In cybersecurity, fall 2017 will be remembered for the uptick in scrutiny paid toward breach response efforts. This September, Equifax announced a breach, with the information of more than 145 million Americans compromised because of the company's failure to update a security patch. A month later, it was reported that Uber had experienced a breach in 2016, exposing data on 20 million people. Rather than inform authorities, the company reportedly paid hackers to keep quiet.

“These events have captured national attention for good reason,” said Kathleen McGee, the internet and technology bureau chief at the Office of the Attorney General of New York. “Many companies are still not adapting [strong] data security.”

McGee kicked off ALM's 2017 CyberSecure conference at the New York Hilton Midtown. Speaking at the Dec. 4 opening address, titled “The New Realities of Post-Breach Crisis Management,” she explained that “informing the C-suite of digital asset risk has become an integral part of the [CISO] role.”

“Knowing what data one collects, how it is stored, how it's shared, are the three assessments required for any entity,” she added.

Citing data compiled by the New York AG's office, McGee said that 2016 witnessed a “record number” of security notices, up 60 percent from the previous year. The information compromised consisted “overwhelmingly” of Social Security numbers and financial information.

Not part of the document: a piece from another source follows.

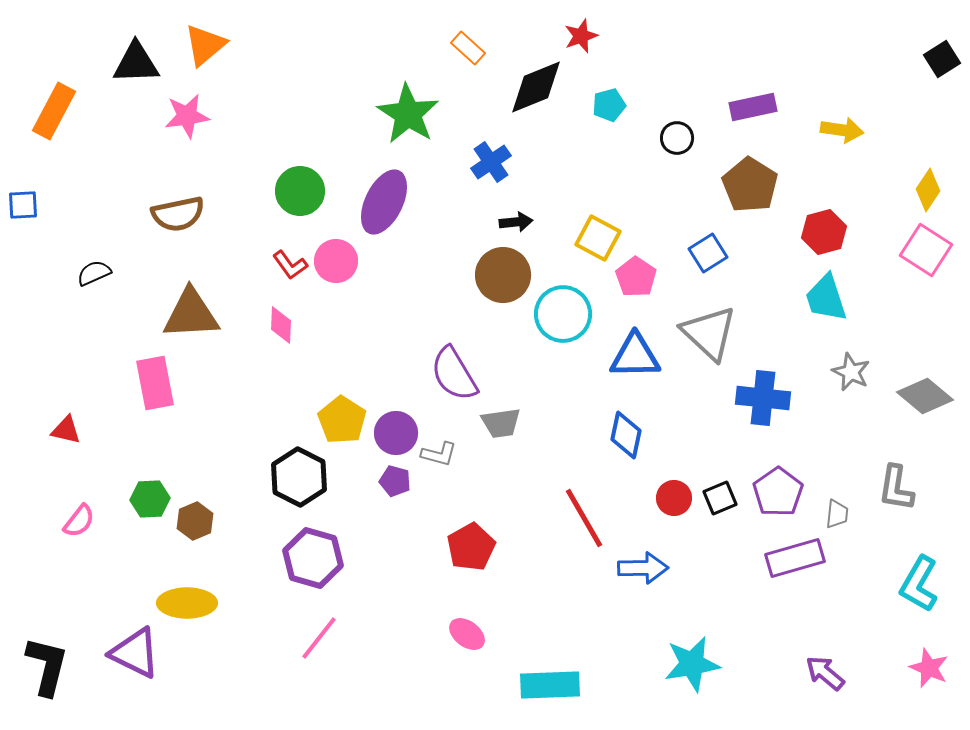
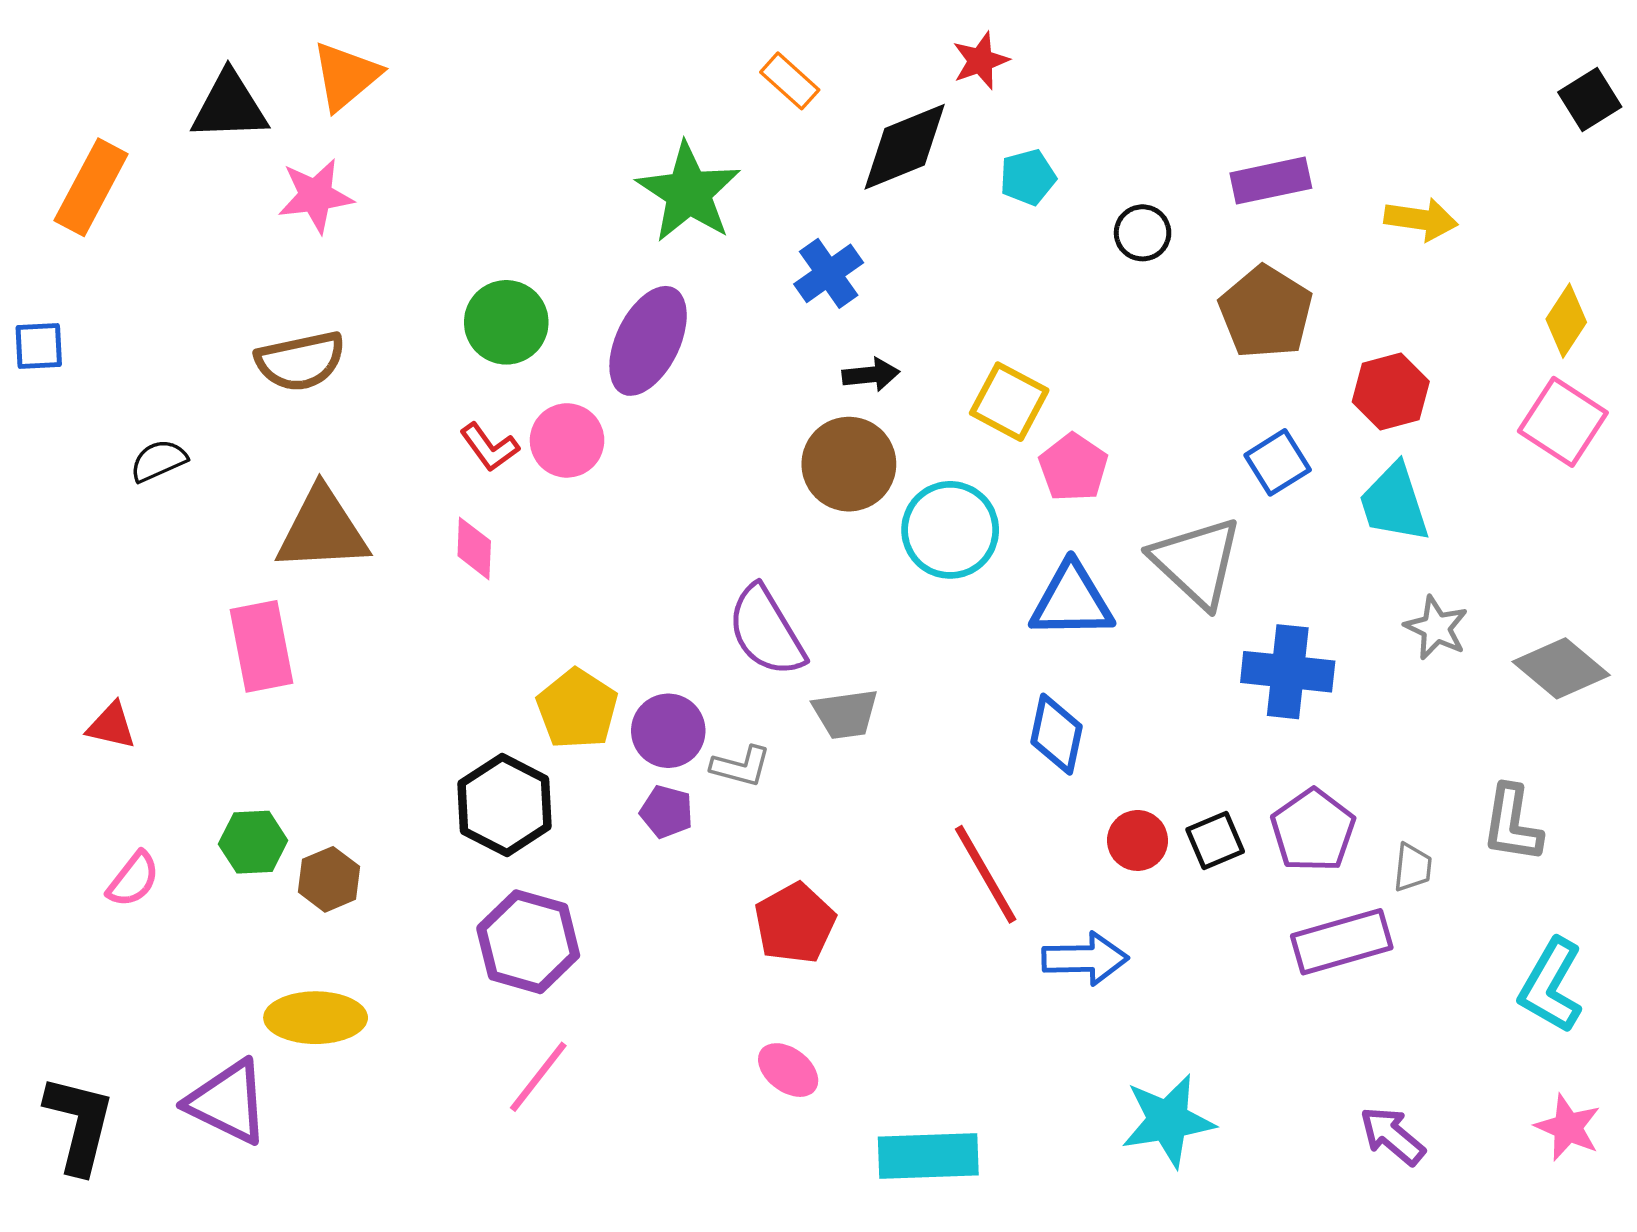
blue square: (708, 253) -> (1278, 462), moved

And while hacking was one of the leading causes of breaches, the other was inadvertent disclosure. McGee said almost 30 percent of incidents were “caused by negligence,” such as the loss of a device. “Negligence, on its face, is preventable,” she added.

This March, New York's cybersecurity rules went into effect, requiring insurers and banks to inform regulators of breaches. Further, Section 899-aa under the state's General Business Law requires that “persons or businesses conducting business in New York must disclose any breaches of computerized data.”

Since then, the state has seen an uptick in breach notifications, a trend that McGee expects will continue. However, given the relative ubiquity of breaches, McGee said she expects the AG's office “to pick its enforcement battles carefully.”

“Our office is concerned with two elements of a data breach: failure to provide notice in a reasonable time and failure to adopt reasonable security measures,” she noted in her talk.

As an example of where the office would take enforcement action, McGee noted a Buffalo-based company that requested job applicants to upload their information to the company's website, including Social Security numbers. This, McGee said, was unnecessary, but it was also unfortunate: the company had recently hired an IT provider to redesign its website, and the website wasn't secure.

“The end result was applicants' forms, including their Social Security numbers, were cached online and exposed for periods of time,” she said. The data breach, she added, resulted from “deliberate internal decisions that had a real impact” on data security.

Further, McGee noted that this incident demonstrated how segregating IT and business departments increases risks, as does failing to follow an internal protocol.

Also discussed was the importance of keeping laws and regulations consistent with the changing data landscape. McGee pointed to New York's Shield Act, which expands the types of data in reporting requirements to passwords and biometric data. It also provides incentives for companies to get additional certification, granting safe harbor from state enforcement action if they do so.

From a state regulator perspective, “States will continue to push aggressively for companies to adopt reasonable data security measures that protect sensitive information,” McGee said. But, she added, “advances in technology will not be a substitute for data security practices.”

In McGee's view, data risk management begins with understanding the types of data being collected. However, in recent years, these types and amounts of data being collected have grown significantly.

“In the past several years, there has been an exponential growth in companies who rely on data as commodity,” she said, pointing to advertising, financial, agriculture and service sectors. “For some companies, data is the only commodity.”

These new data types are providing information in ways that were previously unthinkable, yet security measures and regulations haven't evolved in the same way. What's more, definitions over what qualifies as private or sensitive information shift with culture norms, further confusing reasons and methods for data collection and selling.

Still, McGee said, it's important to “educate people on the basic hygiene of cybersecurity”: what and how we collect information. Lastly, though importantly, the C-suite can work this information in the business model, keeping it front of mind from the start.